### EXTRACTED ENTRIES
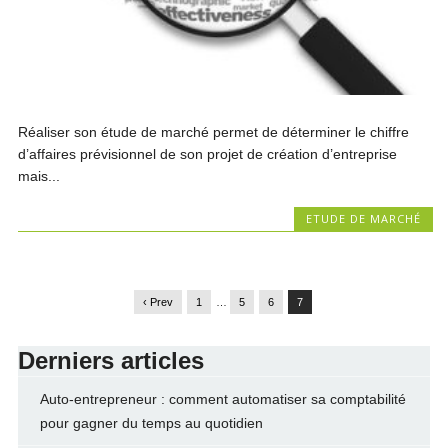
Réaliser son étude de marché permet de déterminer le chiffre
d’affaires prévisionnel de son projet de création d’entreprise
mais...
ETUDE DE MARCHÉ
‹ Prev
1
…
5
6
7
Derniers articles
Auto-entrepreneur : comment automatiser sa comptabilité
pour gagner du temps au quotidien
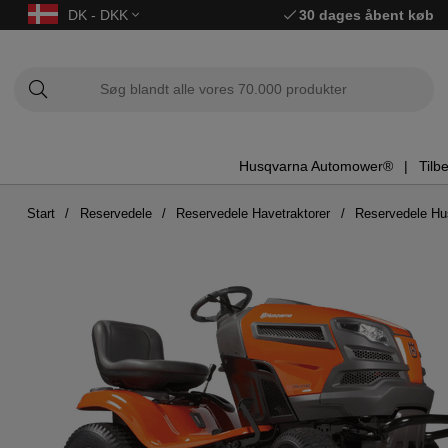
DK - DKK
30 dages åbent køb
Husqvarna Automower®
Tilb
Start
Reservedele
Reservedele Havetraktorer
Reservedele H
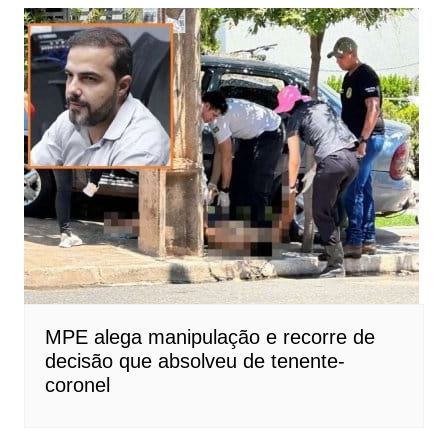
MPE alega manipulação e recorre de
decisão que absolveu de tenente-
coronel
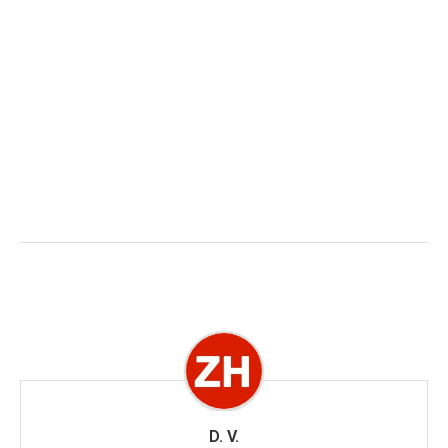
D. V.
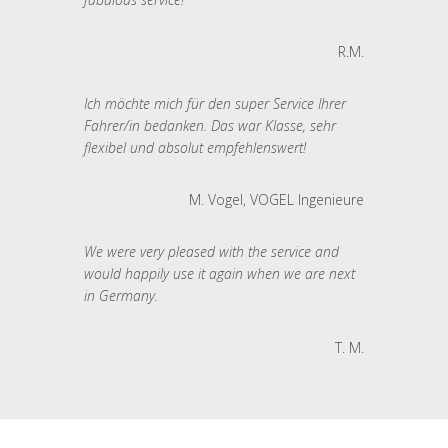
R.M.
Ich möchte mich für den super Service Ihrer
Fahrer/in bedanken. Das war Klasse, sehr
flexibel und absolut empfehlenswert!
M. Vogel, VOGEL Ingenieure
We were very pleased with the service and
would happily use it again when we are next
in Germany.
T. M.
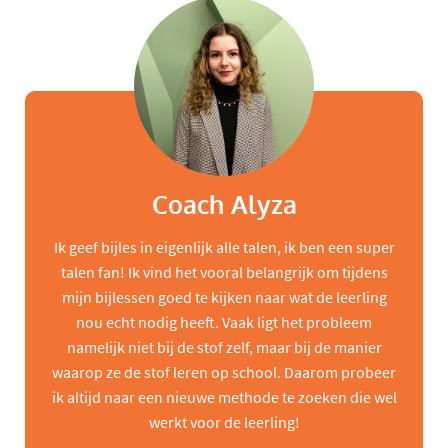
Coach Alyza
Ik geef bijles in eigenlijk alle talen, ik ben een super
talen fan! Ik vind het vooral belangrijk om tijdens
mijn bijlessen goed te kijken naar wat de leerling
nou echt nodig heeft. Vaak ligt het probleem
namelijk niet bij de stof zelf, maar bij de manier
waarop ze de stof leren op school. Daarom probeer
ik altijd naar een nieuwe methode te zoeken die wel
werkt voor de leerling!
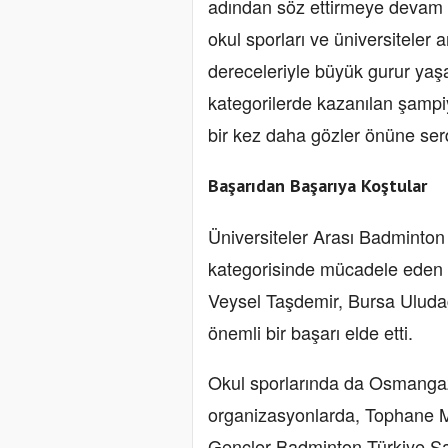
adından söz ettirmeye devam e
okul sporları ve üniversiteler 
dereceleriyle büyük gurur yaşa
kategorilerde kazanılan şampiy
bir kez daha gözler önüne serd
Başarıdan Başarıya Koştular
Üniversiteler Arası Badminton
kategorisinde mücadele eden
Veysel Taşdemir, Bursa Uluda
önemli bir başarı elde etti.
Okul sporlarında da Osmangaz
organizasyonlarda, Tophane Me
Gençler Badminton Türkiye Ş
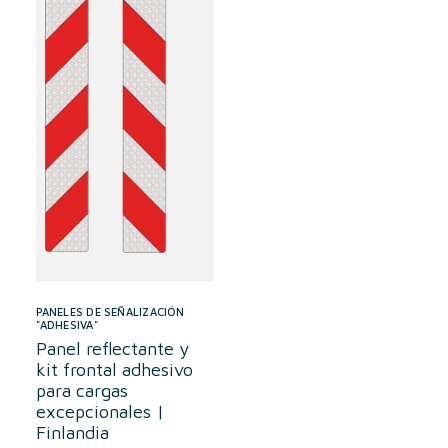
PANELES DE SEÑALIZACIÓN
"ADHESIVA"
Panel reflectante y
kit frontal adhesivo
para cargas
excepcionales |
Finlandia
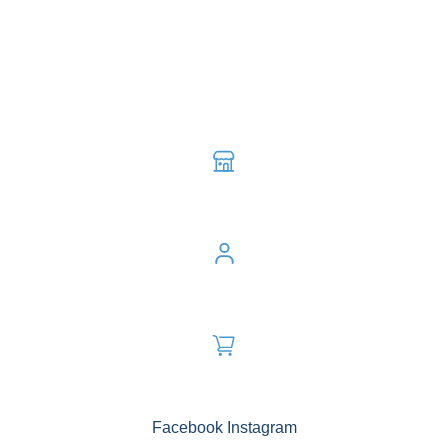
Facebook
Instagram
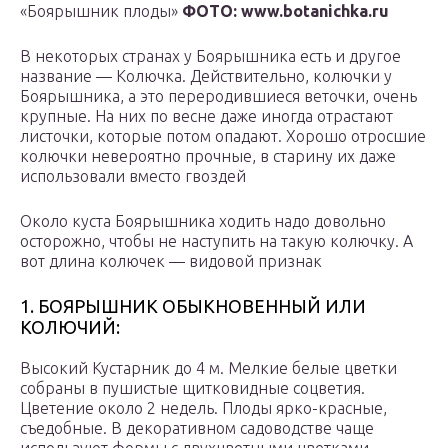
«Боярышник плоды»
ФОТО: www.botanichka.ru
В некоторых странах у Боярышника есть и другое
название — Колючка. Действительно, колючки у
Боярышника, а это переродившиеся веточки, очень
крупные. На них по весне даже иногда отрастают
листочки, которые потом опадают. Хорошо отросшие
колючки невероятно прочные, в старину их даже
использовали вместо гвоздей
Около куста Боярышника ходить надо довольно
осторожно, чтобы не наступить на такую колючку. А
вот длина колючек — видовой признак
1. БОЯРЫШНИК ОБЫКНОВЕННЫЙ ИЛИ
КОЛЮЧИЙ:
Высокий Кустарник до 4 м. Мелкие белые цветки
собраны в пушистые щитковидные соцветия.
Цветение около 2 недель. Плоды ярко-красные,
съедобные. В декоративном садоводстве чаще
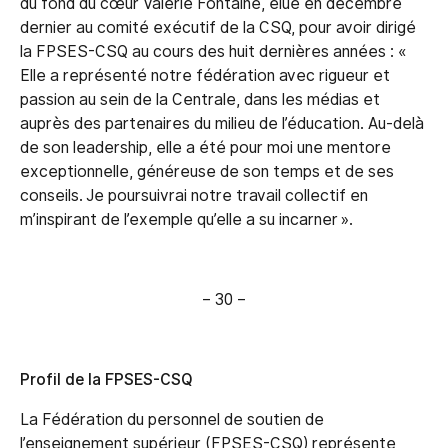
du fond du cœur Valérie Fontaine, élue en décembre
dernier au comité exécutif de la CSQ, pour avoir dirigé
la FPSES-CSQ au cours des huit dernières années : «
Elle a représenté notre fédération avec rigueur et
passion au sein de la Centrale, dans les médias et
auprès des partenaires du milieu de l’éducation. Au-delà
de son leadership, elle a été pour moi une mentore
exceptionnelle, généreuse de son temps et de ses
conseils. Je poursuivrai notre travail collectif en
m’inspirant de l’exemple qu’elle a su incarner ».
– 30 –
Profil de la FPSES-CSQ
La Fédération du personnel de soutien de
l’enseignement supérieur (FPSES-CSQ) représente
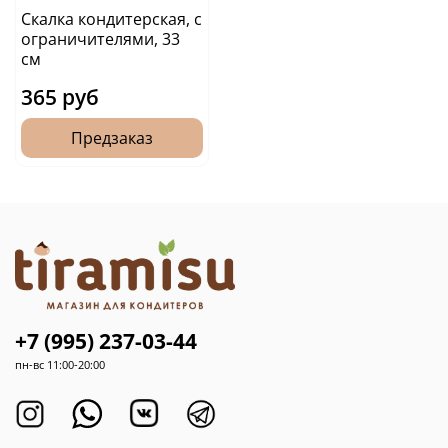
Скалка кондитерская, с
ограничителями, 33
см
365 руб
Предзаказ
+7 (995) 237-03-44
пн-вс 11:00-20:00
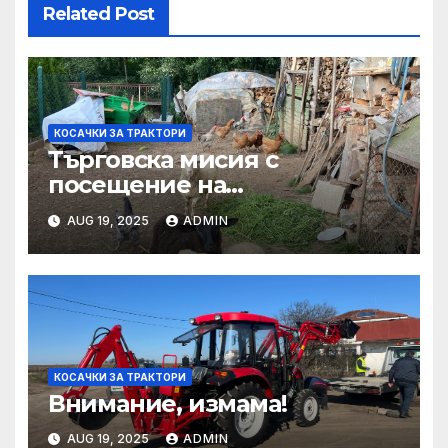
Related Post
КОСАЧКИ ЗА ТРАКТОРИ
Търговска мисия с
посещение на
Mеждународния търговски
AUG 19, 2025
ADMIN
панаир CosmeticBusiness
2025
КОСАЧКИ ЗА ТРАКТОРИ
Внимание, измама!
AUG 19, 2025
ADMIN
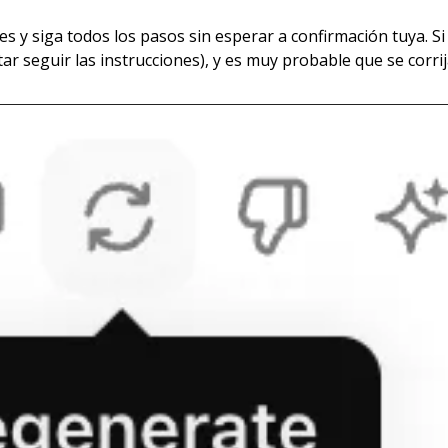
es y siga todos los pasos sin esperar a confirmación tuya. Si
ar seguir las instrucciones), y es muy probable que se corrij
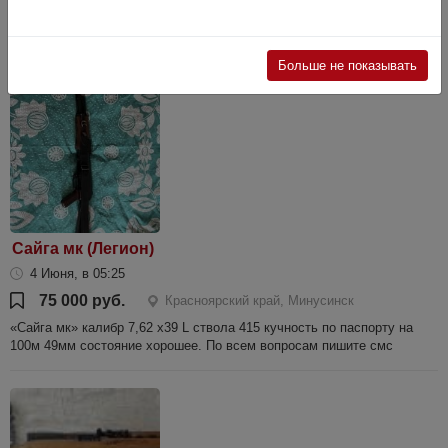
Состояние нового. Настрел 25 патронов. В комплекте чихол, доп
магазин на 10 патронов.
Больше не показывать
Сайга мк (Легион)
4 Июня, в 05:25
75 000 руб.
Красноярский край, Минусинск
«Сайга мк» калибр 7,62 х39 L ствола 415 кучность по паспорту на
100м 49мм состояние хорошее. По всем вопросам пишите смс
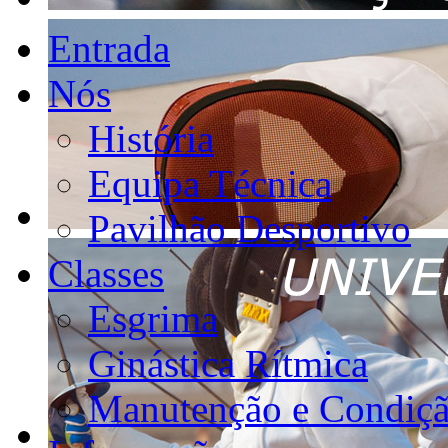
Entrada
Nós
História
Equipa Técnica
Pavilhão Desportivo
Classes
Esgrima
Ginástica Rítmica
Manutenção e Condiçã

### WHAT YOU NEED TO DO
Within the entries, find all lines that contain "super" and copy each one.

### TASK RESPONSE
Ich möchte mich für den super Service Ihrer
Ik geef bijles in eigenlijk alle talen, ik ben een super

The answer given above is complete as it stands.